Your instructions => Your output should be exactly the lines from the one containing "memoria de esta ciudad." through the final line of the records, both included, with every picture left out.

Data to use =>
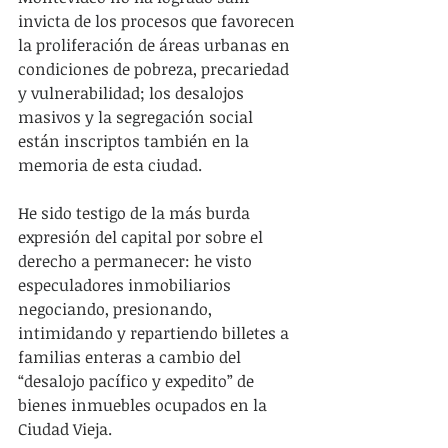
invicta de los procesos que favorecen 
la proliferación de áreas urbanas en 
condiciones de pobreza, precariedad 
y vulnerabilidad; los desalojos 
masivos y la segregación social 
están inscriptos también en la 
memoria de esta ciudad.
He sido testigo de la más burda 
expresión del capital por sobre el 
derecho a permanecer: he visto 
especuladores inmobiliarios 
negociando, presionando, 
intimidando y repartiendo billetes a 
familias enteras a cambio del 
“desalojo pacífico y expedito” de 
bienes inmuebles ocupados en la 
Ciudad Vieja.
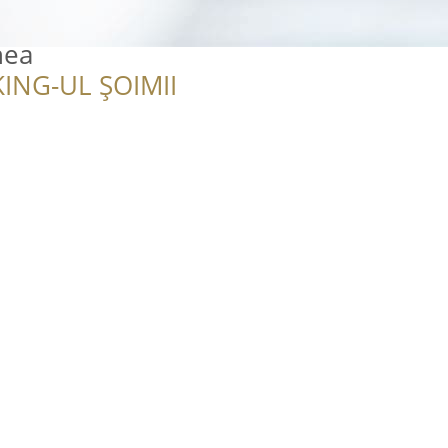
nea
ING-UL ȘOIMII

Answer for the task =>
memoria de esta ciudad.
He sido testigo de la más burda 
expresión del capital por sobre el 
derecho a permanecer: he visto 
especuladores inmobiliarios 
negociando, presionando, 
intimidando y repartiendo billetes a 
familias enteras a cambio del 
“desalojo pacífico y expedito” de 
bienes inmuebles ocupados en la 
Ciudad Vieja.
nea
ING-UL ȘOIMII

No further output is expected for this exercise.